Je souligne à cet égard que l'endroit où le harcèlement a lieu importe peu, à la différence de la question de savoir comment il a lieu, par qui il est perpétré, ainsi que les conséquences sur la victime et sa famille.

Je pense que le harcèlement à l'école est en diminution - précisément dans son enceinte. Dès le CP, les enfants connaissent le phénomène de harcèlement, le rejet de la différence et l'ostracisme, mais ils ne sont pas armés et sont démunis face à la meute. Nous développons par conséquent des ateliers d'empathie et de compétence psycho-sociale. Comme l'indique notre baromètre national, les professeurs se sentent concernés mais sont démunis, raison pour laquelle nous proposons des formations.

Je ne crois pas que le harcèlement soit en augmentation en matière de cyberviolences. Je n'ai pas de chiffres. Après le décès d'un enfant, nous avons parfois 100 à 200 % d'augmentation de demandes à l'aide, mais cela ne signifie pas que le harcèlement augmente de 200 %.

Le confinement, en tout cas, a déporté les violences sur les réseaux sociaux, mais pas seulement. 50 % du harcèlement est réalisé via des messageries privées et des SMS. Les parents se rassurent souvent en se disant que leur enfant n'a pas accès aux réseaux sociaux. Ce n'est tout d'abord pas le cas : il n'y a pas de contrôle. Ensuite, cela s'est déporté, car avec l'école à la maison, de nombreux parents, avec la fracture numérique, ne disposaient pas de plusieurs ordinateurs portables. Ils ont donné des téléphones portables. L'usage récréatif s'est mué en usage informatif, avant de devenir un véhicule de colère, voire une arme de destruction massive, avec la visualisation de contenus inappropriés. Je n'ai aucun souci avec les écrans, mais l'usage qu'on en fait - la durée de consommation et le contenu - sont problématiques. Si je regarde « C'est pas sorcier » pendant une heure, et dix minutes de pornographie, ce n'est pas la même chose !

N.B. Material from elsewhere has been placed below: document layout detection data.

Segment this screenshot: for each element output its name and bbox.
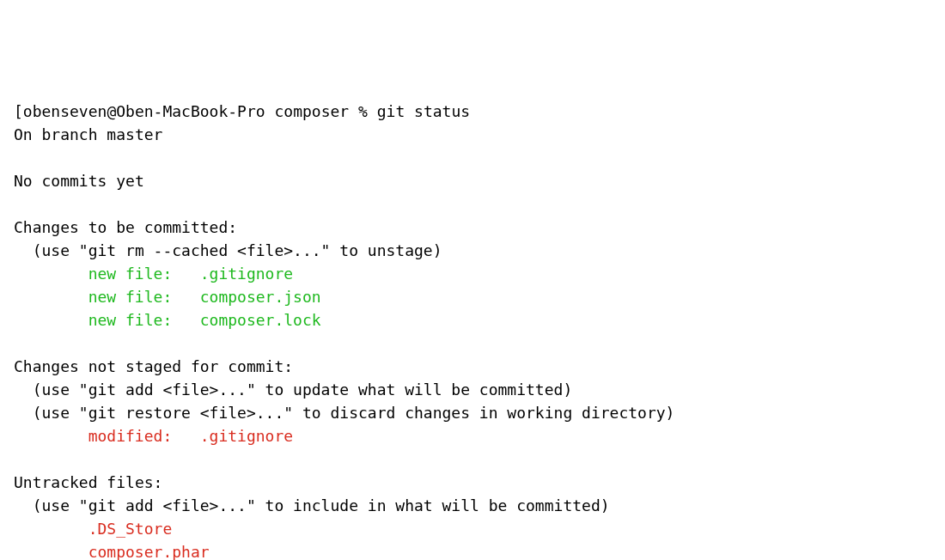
prompt-open-bracket: [ (14, 102, 23, 120)
command-text: git status (377, 102, 470, 120)
unstaged-files-list: modified: .gitignore (14, 424, 931, 447)
prompt-host: Oben-MacBook-Pro (116, 102, 265, 120)
prompt-symbol: % (358, 102, 368, 120)
unstaged-header: Changes not staged for commit: (14, 355, 931, 378)
unstaged-file-entry: modified: .gitignore (14, 424, 931, 447)
untracked-file-entry: .DS_Store (14, 517, 931, 540)
staged-file-entry: new file: composer.json (14, 285, 931, 308)
prompt-cwd: composer (274, 102, 349, 120)
prompt-line: [obenseven@Oben-MacBook-Pro composer % g… (14, 100, 931, 123)
staged-files-list: new file: .gitignorenew file: composer.j… (14, 262, 931, 332)
staged-header: Changes to be committed: (14, 216, 931, 239)
branch-line: On branch master (14, 123, 931, 146)
untracked-files-list: .DS_Storecomposer.pharinstaller (14, 517, 931, 560)
blank-line (14, 146, 931, 169)
untracked-header: Untracked files: (14, 471, 931, 494)
blank-line (14, 447, 931, 471)
prompt-at: @ (107, 102, 116, 120)
untracked-hint: (use "git add <file>..." to include in w… (14, 494, 931, 517)
unstaged-hint1: (use "git add <file>..." to update what … (14, 378, 931, 401)
staged-file-entry: new file: composer.lock (14, 308, 931, 332)
blank-line (14, 192, 931, 216)
prompt-user: obenseven (23, 102, 107, 120)
staged-hint: (use "git rm --cached <file>..." to unst… (14, 239, 931, 262)
blank-line (14, 332, 931, 355)
staged-file-entry: new file: .gitignore (14, 262, 931, 285)
no-commits-line: No commits yet (14, 169, 931, 192)
terminal-output[interactable]: [obenseven@Oben-MacBook-Pro composer % g… (14, 100, 931, 560)
untracked-file-entry: composer.phar (14, 540, 931, 560)
unstaged-hint2: (use "git restore <file>..." to discard … (14, 401, 931, 424)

Dernière chose, puisque nous sommes l'association des familles : nous accueillons les harceleurs - nous avons pour cela conventionné avec des établissements. Le harcèlement est une relation triangulaire : d'abord la meute avec les suiveurs, ensuite la personne victime, dite « cible », et sa famille, et enfin les témoins. Il faut agir et accompagner ces témoins : ce sont aussi les adultes, et donc toute la communauté éducative. Notre slogan est « Le harcèlement n'est pas une fatalité, il faut agir ensemble ».

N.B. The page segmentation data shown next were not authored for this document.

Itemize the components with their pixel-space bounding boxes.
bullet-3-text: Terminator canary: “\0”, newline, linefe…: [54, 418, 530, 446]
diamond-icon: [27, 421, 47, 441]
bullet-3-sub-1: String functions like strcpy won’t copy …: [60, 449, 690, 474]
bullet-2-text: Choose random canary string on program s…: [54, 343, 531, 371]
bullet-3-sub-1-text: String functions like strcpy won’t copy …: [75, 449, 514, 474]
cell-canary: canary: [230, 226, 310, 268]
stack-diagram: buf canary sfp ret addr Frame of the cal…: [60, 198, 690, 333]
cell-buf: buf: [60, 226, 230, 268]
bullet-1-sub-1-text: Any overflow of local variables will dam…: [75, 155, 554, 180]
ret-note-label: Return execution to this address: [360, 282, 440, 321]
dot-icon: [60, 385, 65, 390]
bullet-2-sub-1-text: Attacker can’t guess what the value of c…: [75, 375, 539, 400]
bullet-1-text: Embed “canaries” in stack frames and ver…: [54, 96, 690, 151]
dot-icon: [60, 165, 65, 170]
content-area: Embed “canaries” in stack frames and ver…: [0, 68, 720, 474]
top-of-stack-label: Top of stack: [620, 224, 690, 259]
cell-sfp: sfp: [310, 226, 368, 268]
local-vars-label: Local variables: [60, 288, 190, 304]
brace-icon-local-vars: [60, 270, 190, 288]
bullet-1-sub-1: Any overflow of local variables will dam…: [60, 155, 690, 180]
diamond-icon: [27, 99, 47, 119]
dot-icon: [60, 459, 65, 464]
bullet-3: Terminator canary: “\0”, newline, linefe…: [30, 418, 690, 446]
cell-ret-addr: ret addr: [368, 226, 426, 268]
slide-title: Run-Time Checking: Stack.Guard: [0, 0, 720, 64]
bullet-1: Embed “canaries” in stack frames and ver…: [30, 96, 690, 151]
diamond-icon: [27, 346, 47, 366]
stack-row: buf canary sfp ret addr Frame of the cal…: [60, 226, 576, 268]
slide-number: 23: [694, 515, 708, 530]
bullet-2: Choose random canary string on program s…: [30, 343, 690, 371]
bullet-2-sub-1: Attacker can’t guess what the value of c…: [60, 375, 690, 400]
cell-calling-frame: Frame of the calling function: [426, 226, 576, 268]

Ce qui compte est que, quand un enfant vient, on ne lui demande pas qui il est ni d'où il vient. On accompagne chaque enfant jusqu'au bout : c'est le guichet unique.

Je ne pense pas que le harcèlement a augmenté, mais je pense qu'on peut le réduire. Nous allons y arriver ensemble. Avec le conseil d'administration, et notamment notre vice-présidente Catherine Jacquier - qui est aussi responsable et directrice générale des « Petits citoyens » -, nous sommes particulièrement déterminés.

Il faut redonner aux enfants l'idée que la France leur appartient, leur rappeler qu'ils ont leur place à l'école comme dans la société. Il faut donc lutter contre les inégalités territoriales et les préjugés, développer les rôles modèles, et souligner qu'on peut s'en sortir et qu'on a le droit d'être un enfant différent. J'ai été ostracisée pour différentes raisons, mais cela ne m'empêche pas de poursuivre.

Je vous remercie pour votre attention.